Patry, que faz parte do conselho do Festival de Cinema de Cannes, desempenhou um papel significativo no lançamento de uma regra, em 2017, que exigia que todos os filmes em competição fossem lançados nos cinemas em França, o que efetivamente empurrou a Netflix para fora da competição. “Travamos uma batalha contra a Netflix em Cannes para que todos os filmes em competição fossem lançados nos cinemas, sem exceção, e tivemos muita resistência a isso”, disse ele. “Mas estamos vendo agora que até mesmo o Cinema United compartilha nossa preocupação sobre a necessidade de proteger a exibição teatral.”
Na França, a Warner Bros. ocupa um lugar especial não apenas como fonte de sustentação, mas como o mais “europeu” dos estúdios americanos, diz Patry. Na verdade, é o estúdio que na França foi liderado durante muitos anos pela atual presidente de Cannes, Iris Knobloch. Durante seu mandato à frente da Warner Bros. França, Knobloch deu luz verde ao filme mudo de Michel Hazanavicius, “O Artista”, que estreou mundialmente em Cannes e ganhou cinco Oscars, incluindo melhor filme, em 2012.
“A Warner Bros. sempre teve uma linha editorial bem definida e entrega sucessos de bilheteria que agradam aos cinéfilos”, disse Patry. “Eles são os mais europeus de todos os maiores estúdios dos EUA.”

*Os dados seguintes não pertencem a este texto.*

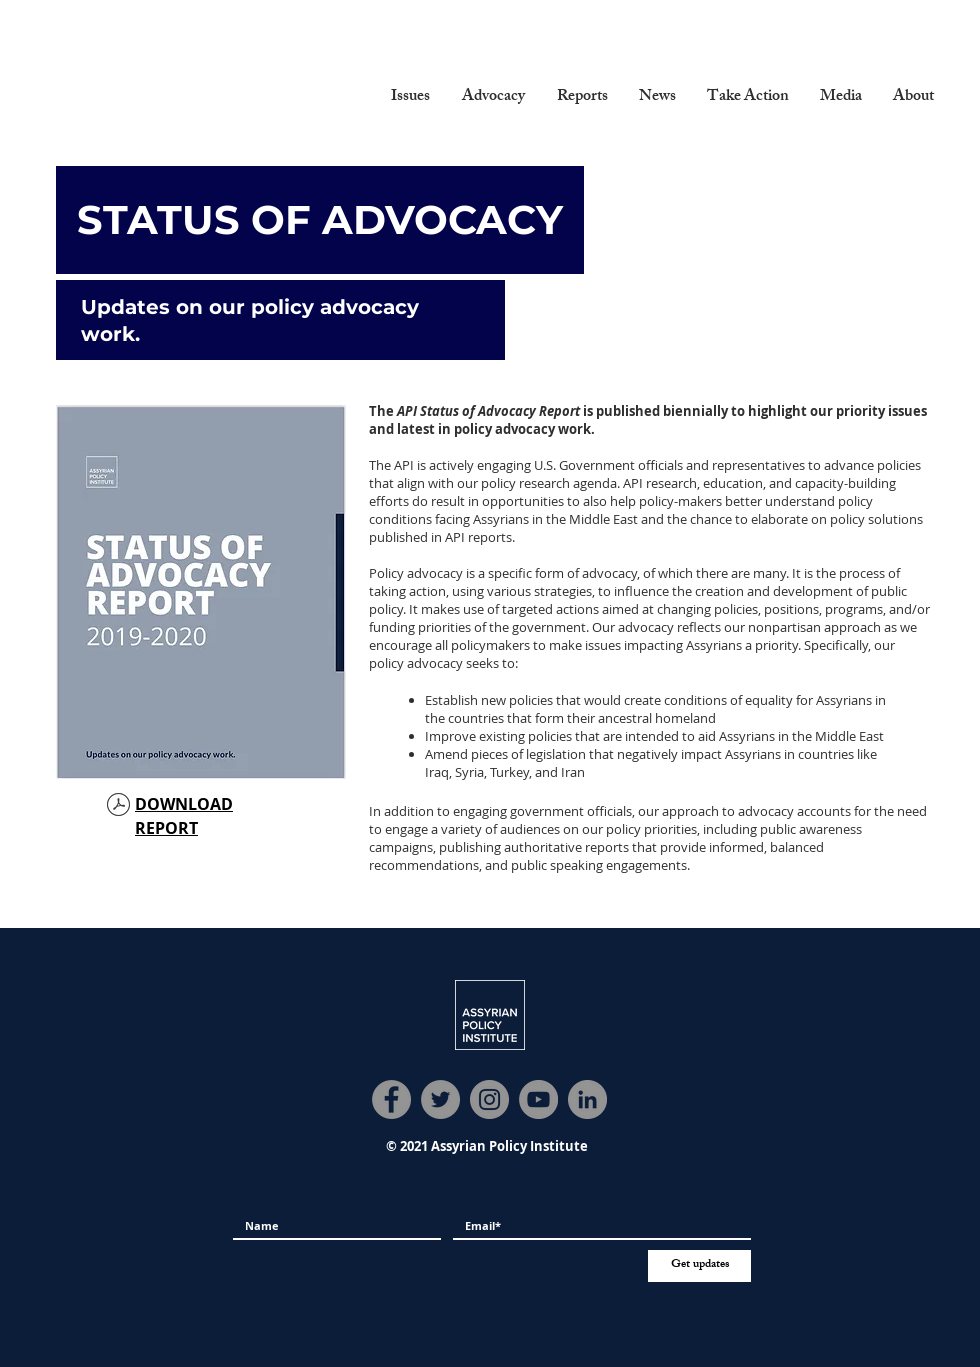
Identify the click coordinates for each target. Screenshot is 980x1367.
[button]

O que preocupa os expositores franceses não é apenas o futuro dos novos pilares de sustentação dos EUA, mas também a biblioteca de clássicos da Warner, um recurso crucial para exibições de património e iniciativas de educação de jovens – áreas onde a França continua singularmente empenhada, diz Patry. “A Warner Bros. tem sido generosa ao permitir que os cinemas franceses exibam filmes icônicos de sua biblioteca para educar os jovens, e agora com a Netflix não sabemos se essa tradição será perpetuada”, continua ele.
Em meio ao alarme de todo o setor, a diretora-gerente da Pathé Cinéma, Laure de Boissard, parecia mais otimista quanto às perspectivas. “Estou otimista”, diz ela à Variety, “porque um movimento desta escala mostra que a Netflix ainda acredita fundamentalmente no valor do cinema nas salas de cinema”.
“A mensagem da Netflix com esta aquisição é bastante clara: o negócio teatral continua a ser um pilar estratégico”, disse ela. De Boissard também apontou lições recentes da primeira fase de streaming da Disney. “Quando o lançamento do Disney+ os levou a pausar os lançamentos nos cinemas por um tempo, eles rapidamente perceberam, com sua visão completa de 360 graus, que simplesmente não fazia sentido do ponto de vista econômico”, disse ela. “Eles compreenderam que tinham de colocar os teatros novamente no centro da sua estratégia – mesmo que puramente do ponto de vista económico.”
Ela diz: “A Netflix é uma empresa financeiramente disciplinada. Eles verão o impacto dessa mudança na primeira fila”. Ela acrescentou que está até esperançosa de que “alguns filmes que hoje vão direto para a plataforma possam, junto com os títulos da Warner, se beneficiar da exposição teatral sob esta visão econômica mais ampla”.
Horas depois da notícia do acordo, James Cameron subiu ao palco do La Scene Musicale em Paris para apresentar a estreia europeia de “Avatar: Fogo e Cinzas” e prestou homenagem ao ecossistema cinematográfico único da França. Num discurso que pareceu particularmente oportuno, Cameron disse: “Precisamos de homenagear a nação que tem mais cinéfilos per capita do que qualquer outro país do mundo”, antes de acrescentar: “O que adoro em França é que, neste país, é uma obrigação moral apoiar as artes”.
Patry, que pode ter estado na plateia, provavelmente usará o discurso de Cameron como munição nova em seu próximo confronto com a Netflix.